(Dataset records)
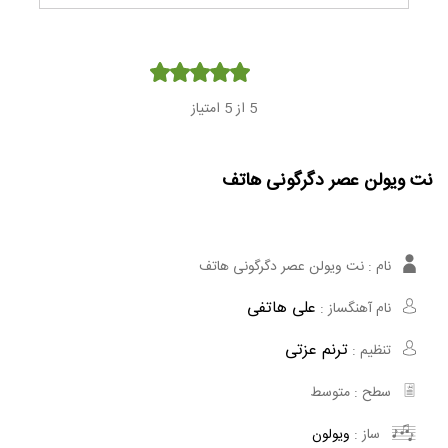
Player
5
از 5 امتیاز
نت ویولن عصر دگرگونی هاتف
نام :
نت ویولن عصر دگرگونی هاتف
علی هاتفی
نام آهنگساز :
ترنم عزتی
تنظیم :
سطح :
متوسط
ساز :
ویولون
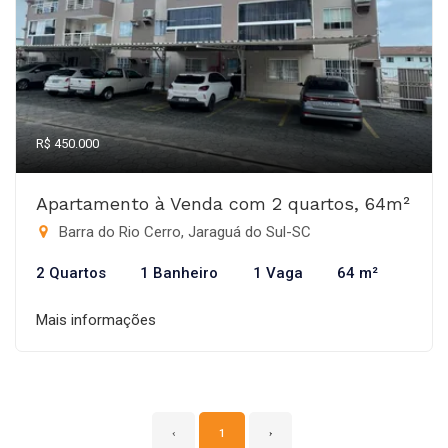
R$ 450.000
Apartamento à Venda com 2 quartos, 64m²
Barra do Rio Cerro, Jaraguá do Sul-SC
2 Quartos
1 Banheiro
1 Vaga
64 m²
Mais informações
‹
1
›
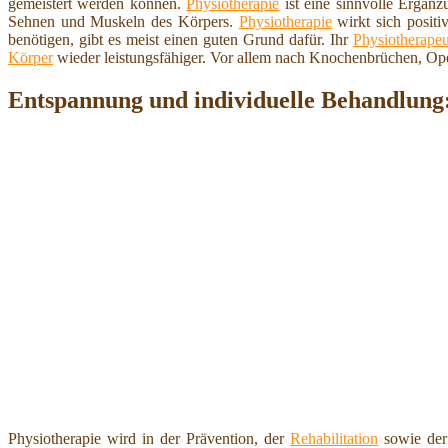
gemeistert werden können.
Physiotherapie
ist eine sinnvolle Ergän
Sehnen und Muskeln des Körpers.
Physiotherapie
wirkt sich positi
benötigen, gibt es meist einen guten Grund dafür. Ihr
Physiotherapeu
Körper
wieder leistungsfähiger. Vor allem nach Knochenbrüchen, Op
Entspannung und individuelle Behandlung: 
Physiotherapie wird in der Prävention, der
Rehabilitation
sowie der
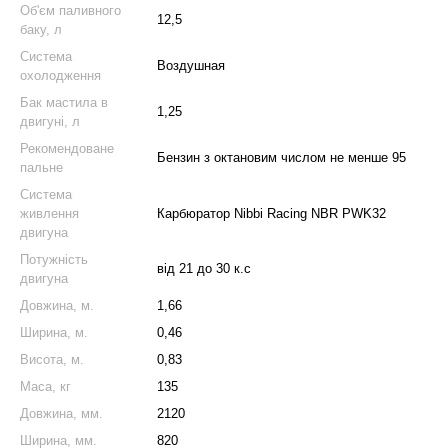
Об'єм паливного
12,5
баку, л
Система
Воздушная
охолодження
Бак мастила в
1,25
двигуні, л
Рекомендоване
Бензин з октановим числом не менше 95
пальне
Система
живлення
Карбюратор Nibbi Racing NBR PWK32
двигуна
Потужність
від 21 до 30 к.с
двигуна
Довжина, м.
1,66
Ширина, м.
0,46
Висота, м.
0,83
Маса, кг
135
Довжина, мм.
2120
Ширина, мм.
820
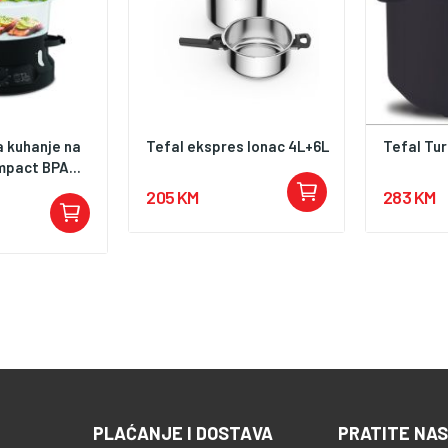
a kuhanje na
Tefal ekspres lonac 4L+6L
Tefal Tur
mpact BPA...
205 KM
283 KM
PLAĆANJE I DOSTAVA
PRATITE NAS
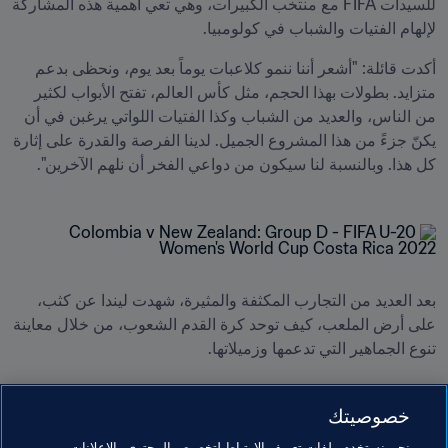
للسيدات FIFA مع منتخب الكبيرات، وهي تعي أهمية هذه المشاركة 
لإلهام الفتيات والشباب في كولومبيا.
أكدت قائلة: "أشعر أننا ننمو كلاعبات يوماً بعد يوم، ونحظى بدعم 
متزايد. بطولات بهذا الحجم، مثل كأس العالم، تفتح الأبواب لكثير 
من الناس، والعديد من الشباب وكذا الفتيات اللواتي يرغبن في أن 
يكنّ جزءً من هذا المشروع الجميل. لدينا الفرصة والقدرة على إثارة 
كل هذا. وبالنسبة لنا سيكون من دواعي الفخر أن نلهم الآخرين".
بعد العديد من التجارب المكثفة والمثيرة، شهدت ليندا عن كثب، 
على أرض الملعب، كيف توحد كرة القدم الشعوب، من خلال معاينة 
ختمت كايسيدو حديثها بالقول: "مع زميلاتي، حققنا نمواً هائلاً، وملأنا 
خصوصيتك
الملاعب، حيث نحظى دائماً بدعم الكبار والصغار على السواء. 
فكرة القدم لا عمر لها ولا جنس، فهي توحد العالم أجمع. وهذا هو 
نحن نستخدم ملفات تعريف الارتباط لتخصيص المحتوى والإعلانات،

[EXERCISE DIRECTIONS]
Leaving out every picture, repeat exactly the lines of the records from the start through the line that has "لإلهام الفتيات والشباب في كولومبيا.".

[RESPONSE FOR THIS EXERCISE]
Player
5
از 5 امتیاز
نت ویولن عصر دگرگونی هاتف
نام :
نت ویولن عصر دگرگونی هاتف
علی هاتفی
نام آهنگساز :
ترنم عزتی
تنظیم :
سطح :
متوسط
ساز :
ویولون
R$ 450.000
Apartamento à Venda com 2 quartos, 64m²
Barra do Rio Cerro, Jaraguá do Sul-SC
2 Quartos
1 Banheiro
1 Vaga
64 m²
Mais informações
‹
1
›
gemeistert werden können.
Physiotherapie
ist eine sinnvolle Ergän
Sehnen und Muskeln des Körpers.
Physiotherapie
wirkt sich positi
benötigen, gibt es meist einen guten Grund dafür. Ihr
Physiotherapeu
Körper
wieder leistungsfähiger. Vor allem nach Knochenbrüchen, Op
Entspannung und individuelle Behandlung: 
Physiotherapie wird in der Prävention, der
Rehabilitation
sowie der
Об'єм паливного
12,5
баку, л
Система
Воздушная
охолодження
Бак мастила в
1,25
двигуні, л
Рекомендоване
Бензин з октановим числом не менше 95
пальне
Система
живлення
Карбюратор Nibbi Racing NBR PWK32
двигуна
Потужність
від 21 до 30 к.с
двигуна
Довжина, м.
1,66
Ширина, м.
0,46
Висота, м.
0,83
Маса, кг
135
Довжина, мм.
2120
Ширина, мм.
820
a kuhanje na
Tefal ekspres lonac 4L+6L
Tefal Tur
mpact BPA...
205 KM
283 KM
PLAĆANJE I DOSTAVA
PRATITE NAS
للسيدات FIFA مع منتخب الكبيرات، وهي تعي أهمية هذه المشاركة 
لإلهام الفتيات والشباب في كولومبيا.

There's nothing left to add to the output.